Nerve blocks are widely used today, and probably the most familiar is at the dentist’s office when a portion of the mouth is temporarily numbed and part of the face paralyzed by the injection of local anesthetics (lidocaine, bupivacaine, etc.) to block the nerve to that respective area. Other common applications of nerve blocks: repair of lacerations, spinal anesthesia for surgeries, nerve blocks in the upper and lower extremities for surgery, nerve blocks to help control chronic pain.
In Dragonfly in Amber, Claire’s patient has a fracture of the femur in the thigh as well as the tibia in the lower leg. She describes a block of the femoral nerve – piercing the femoral nerve in the front of the upper thigh near the groin. This block primarily was for the femur fracture – it provided anesthesia to the front of the leg where the bone protruded from the thigh and additionally, made the reduction of the fracture (or realignment of the bones by Monsieur Forez) easier by temporarily paralyzing the strong muscles of the thigh that would be forcefully contracting in response to the trauma, allowing him to more easily maneuver the bones into anatomical position.

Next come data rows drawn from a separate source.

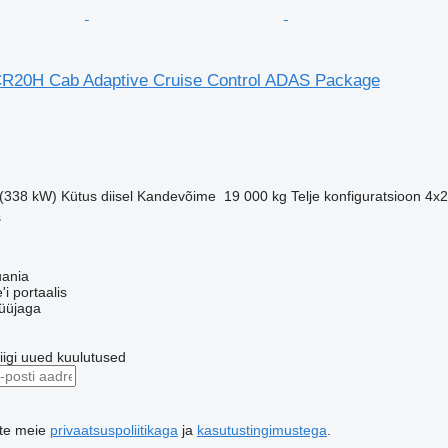
R20H Cab Adaptive Cruise Control ADAS Package
 (338 kW)
Kütus
diisel
Kandevõime
19 000 kg
Telje konfiguratsioon
4x2
s
uania
'i portaalis
üüjaga
riigi uued kuulutused
ute meie
privaatsuspoliitikaga
ja
kasutustingimustega
.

The image below shows the areas of the leg numbed by the femoral nerve block. All of the colored areas of the front of the leg as shown below are numbed:
Claire’s patient in Dragonfly in Amber suffered different injuries from our patient in the Starz adaptation:
The leg, though, was something else; an impressive double compound fracture, involving both the mid-femur and the tibia. Sharp bone fragments protruded through the skin of both thigh and shin, and the lacerated flesh was blue with traumatic bruising over most of the upper aspect of the leg.
From Dragonfly in Amber by Diana Gabaldon, Chapter 14.
Instead, in episode 204, Claire and Monsieur Forez are dealing with only a lower leg fracture – an open fracture of the tibia and possibly the fibula as well. Monsieur Forez performs a nerve block just below the knee on the medial (inner) side of the lower leg. It would appear he has performed a saphenous nerve block with a below the knee approach. This would result in numbing of the lower leg on the medial (inner) side.
Same image, but with this saphenous nerve block, only the blue-gray colored area on the lower leg labeled saphenous n. would be numb:
The nerve block made a lot of sense in the book for dealing with a femur fracture as it provided anesthesia to the front of the leg in the area of the thigh with broken bone protruding. Additionally, paralysis of the strong thigh muscles helped facilitate the reduction (realignment) of the fractured bone. For the lower leg fracture in the show, the nerve block performed to just the lower leg may have provided some pain relief but wouldn’t have been quite the game changer of the femoral block in a femur fracture.